[Collected data entries]
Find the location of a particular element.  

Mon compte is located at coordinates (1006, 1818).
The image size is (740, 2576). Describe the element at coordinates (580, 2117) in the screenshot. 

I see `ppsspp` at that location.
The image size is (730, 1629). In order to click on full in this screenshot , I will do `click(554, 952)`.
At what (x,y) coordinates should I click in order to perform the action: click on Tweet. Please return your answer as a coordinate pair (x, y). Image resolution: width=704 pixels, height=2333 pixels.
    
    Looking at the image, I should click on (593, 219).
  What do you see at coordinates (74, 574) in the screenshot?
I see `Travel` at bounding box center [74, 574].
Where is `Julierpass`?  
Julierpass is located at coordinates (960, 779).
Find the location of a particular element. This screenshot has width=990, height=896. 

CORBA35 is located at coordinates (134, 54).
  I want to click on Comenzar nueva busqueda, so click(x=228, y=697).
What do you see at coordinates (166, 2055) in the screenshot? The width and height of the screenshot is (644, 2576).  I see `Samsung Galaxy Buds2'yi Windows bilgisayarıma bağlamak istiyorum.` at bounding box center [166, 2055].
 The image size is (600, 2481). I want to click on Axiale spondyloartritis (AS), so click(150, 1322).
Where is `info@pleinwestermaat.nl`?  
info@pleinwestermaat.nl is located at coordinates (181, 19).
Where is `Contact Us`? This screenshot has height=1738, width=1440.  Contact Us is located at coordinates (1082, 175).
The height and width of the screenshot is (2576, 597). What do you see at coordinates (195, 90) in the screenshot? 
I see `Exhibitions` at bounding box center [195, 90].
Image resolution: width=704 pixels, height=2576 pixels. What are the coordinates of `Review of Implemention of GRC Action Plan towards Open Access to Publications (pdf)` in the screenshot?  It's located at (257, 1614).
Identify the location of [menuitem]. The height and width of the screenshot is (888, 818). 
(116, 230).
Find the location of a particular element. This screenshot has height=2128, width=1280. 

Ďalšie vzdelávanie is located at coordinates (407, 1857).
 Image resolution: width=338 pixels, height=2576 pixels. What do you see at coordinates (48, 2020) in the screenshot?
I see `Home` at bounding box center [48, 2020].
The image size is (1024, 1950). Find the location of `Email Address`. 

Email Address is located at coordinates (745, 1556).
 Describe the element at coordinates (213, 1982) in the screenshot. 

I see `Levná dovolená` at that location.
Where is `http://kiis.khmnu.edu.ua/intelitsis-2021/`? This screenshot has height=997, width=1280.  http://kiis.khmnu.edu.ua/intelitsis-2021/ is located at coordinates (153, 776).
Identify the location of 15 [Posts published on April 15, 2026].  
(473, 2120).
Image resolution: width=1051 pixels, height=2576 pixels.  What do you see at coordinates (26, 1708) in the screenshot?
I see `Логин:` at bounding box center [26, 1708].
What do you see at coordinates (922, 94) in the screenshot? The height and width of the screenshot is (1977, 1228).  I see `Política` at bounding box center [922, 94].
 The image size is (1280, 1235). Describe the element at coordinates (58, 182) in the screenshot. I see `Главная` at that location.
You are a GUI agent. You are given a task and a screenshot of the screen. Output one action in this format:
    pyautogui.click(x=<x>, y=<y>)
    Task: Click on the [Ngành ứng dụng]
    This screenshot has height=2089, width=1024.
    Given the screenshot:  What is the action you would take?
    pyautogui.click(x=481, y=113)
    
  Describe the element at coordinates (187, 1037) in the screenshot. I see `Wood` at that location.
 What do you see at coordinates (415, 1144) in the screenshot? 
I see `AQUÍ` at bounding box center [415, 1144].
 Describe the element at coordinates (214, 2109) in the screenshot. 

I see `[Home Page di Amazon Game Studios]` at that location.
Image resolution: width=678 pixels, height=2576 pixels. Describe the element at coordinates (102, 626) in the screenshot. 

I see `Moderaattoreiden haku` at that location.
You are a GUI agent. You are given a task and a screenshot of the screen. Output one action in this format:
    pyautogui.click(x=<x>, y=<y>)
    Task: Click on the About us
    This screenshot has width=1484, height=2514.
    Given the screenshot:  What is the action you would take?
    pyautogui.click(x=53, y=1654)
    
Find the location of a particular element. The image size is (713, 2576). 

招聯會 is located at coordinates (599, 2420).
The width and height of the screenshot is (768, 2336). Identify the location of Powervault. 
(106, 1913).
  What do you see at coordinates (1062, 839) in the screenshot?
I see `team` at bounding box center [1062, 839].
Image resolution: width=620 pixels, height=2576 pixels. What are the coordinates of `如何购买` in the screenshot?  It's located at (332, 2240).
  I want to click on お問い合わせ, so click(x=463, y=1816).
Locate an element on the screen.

# What you need to do:
Reproduce every entry, word for word.

# Response area:
Find the location of a particular element.  

Mon compte is located at coordinates (1006, 1818).
The image size is (740, 2576). Describe the element at coordinates (580, 2117) in the screenshot. 

I see `ppsspp` at that location.
The image size is (730, 1629). In order to click on full in this screenshot , I will do `click(554, 952)`.
At what (x,y) coordinates should I click in order to perform the action: click on Tweet. Please return your answer as a coordinate pair (x, y). Image resolution: width=704 pixels, height=2333 pixels.
    
    Looking at the image, I should click on (593, 219).
  What do you see at coordinates (74, 574) in the screenshot?
I see `Travel` at bounding box center [74, 574].
Where is `Julierpass`?  
Julierpass is located at coordinates (960, 779).
Find the location of a particular element. This screenshot has width=990, height=896. 

CORBA35 is located at coordinates (134, 54).
  I want to click on Comenzar nueva busqueda, so click(x=228, y=697).
What do you see at coordinates (166, 2055) in the screenshot? The width and height of the screenshot is (644, 2576).  I see `Samsung Galaxy Buds2'yi Windows bilgisayarıma bağlamak istiyorum.` at bounding box center [166, 2055].
 The image size is (600, 2481). I want to click on Axiale spondyloartritis (AS), so click(150, 1322).
Where is `info@pleinwestermaat.nl`?  
info@pleinwestermaat.nl is located at coordinates (181, 19).
Where is `Contact Us`? This screenshot has height=1738, width=1440.  Contact Us is located at coordinates (1082, 175).
The height and width of the screenshot is (2576, 597). What do you see at coordinates (195, 90) in the screenshot? 
I see `Exhibitions` at bounding box center [195, 90].
Image resolution: width=704 pixels, height=2576 pixels. What are the coordinates of `Review of Implemention of GRC Action Plan towards Open Access to Publications (pdf)` in the screenshot?  It's located at (257, 1614).
Identify the location of [menuitem]. The height and width of the screenshot is (888, 818). 
(116, 230).
Find the location of a particular element. This screenshot has height=2128, width=1280. 

Ďalšie vzdelávanie is located at coordinates (407, 1857).
 Image resolution: width=338 pixels, height=2576 pixels. What do you see at coordinates (48, 2020) in the screenshot?
I see `Home` at bounding box center [48, 2020].
The image size is (1024, 1950). Find the location of `Email Address`. 

Email Address is located at coordinates (745, 1556).
 Describe the element at coordinates (213, 1982) in the screenshot. 

I see `Levná dovolená` at that location.
Where is `http://kiis.khmnu.edu.ua/intelitsis-2021/`? This screenshot has height=997, width=1280.  http://kiis.khmnu.edu.ua/intelitsis-2021/ is located at coordinates (153, 776).
Identify the location of 15 [Posts published on April 15, 2026].  
(473, 2120).
Image resolution: width=1051 pixels, height=2576 pixels.  What do you see at coordinates (26, 1708) in the screenshot?
I see `Логин:` at bounding box center [26, 1708].
What do you see at coordinates (922, 94) in the screenshot? The height and width of the screenshot is (1977, 1228).  I see `Política` at bounding box center [922, 94].
 The image size is (1280, 1235). Describe the element at coordinates (58, 182) in the screenshot. I see `Главная` at that location.
You are a GUI agent. You are given a task and a screenshot of the screen. Output one action in this format:
    pyautogui.click(x=<x>, y=<y>)
    Task: Click on the [Ngành ứng dụng]
    This screenshot has height=2089, width=1024.
    Given the screenshot:  What is the action you would take?
    pyautogui.click(x=481, y=113)
    
  Describe the element at coordinates (187, 1037) in the screenshot. I see `Wood` at that location.
 What do you see at coordinates (415, 1144) in the screenshot? 
I see `AQUÍ` at bounding box center [415, 1144].
 Describe the element at coordinates (214, 2109) in the screenshot. 

I see `[Home Page di Amazon Game Studios]` at that location.
Image resolution: width=678 pixels, height=2576 pixels. Describe the element at coordinates (102, 626) in the screenshot. 

I see `Moderaattoreiden haku` at that location.
You are a GUI agent. You are given a task and a screenshot of the screen. Output one action in this format:
    pyautogui.click(x=<x>, y=<y>)
    Task: Click on the About us
    This screenshot has width=1484, height=2514.
    Given the screenshot:  What is the action you would take?
    pyautogui.click(x=53, y=1654)
    
Find the location of a particular element. The image size is (713, 2576). 

招聯會 is located at coordinates (599, 2420).
The width and height of the screenshot is (768, 2336). Identify the location of Powervault. 
(106, 1913).
  What do you see at coordinates (1062, 839) in the screenshot?
I see `team` at bounding box center [1062, 839].
Image resolution: width=620 pixels, height=2576 pixels. What are the coordinates of `如何购买` in the screenshot?  It's located at (332, 2240).
  I want to click on お問い合わせ, so click(x=463, y=1816).
Locate an element on the screen.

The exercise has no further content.